**Exercise:**
Go through the records and show each line where the word "jour" occurs.

[Stored data entries]
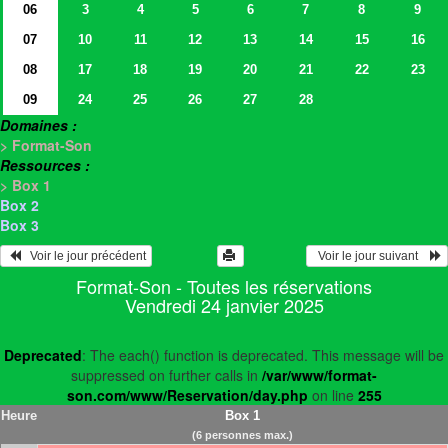
06
3
4
5
6
7
8
9
07
10
11
12
13
14
15
16
08
17
18
19
20
21
22
23
09
24
25
26
27
28
Domaines :
> Format-Son
Ressources :
> Box 1
Box 2
Box 3
   Voir le jour précédent
  Voir le jour suivant    
Format-Son - Toutes les réservations
Vendredi 24 janvier 2025
Deprecated
: The each() function is deprecated. This message will be
suppressed on further calls in
/var/www/format-
son.com/www/Reservation/day.php
on line
255
Heure
Box 1
(6 personnes max.)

**Worked solution:**
   Voir le jour précédent
  Voir le jour suivant    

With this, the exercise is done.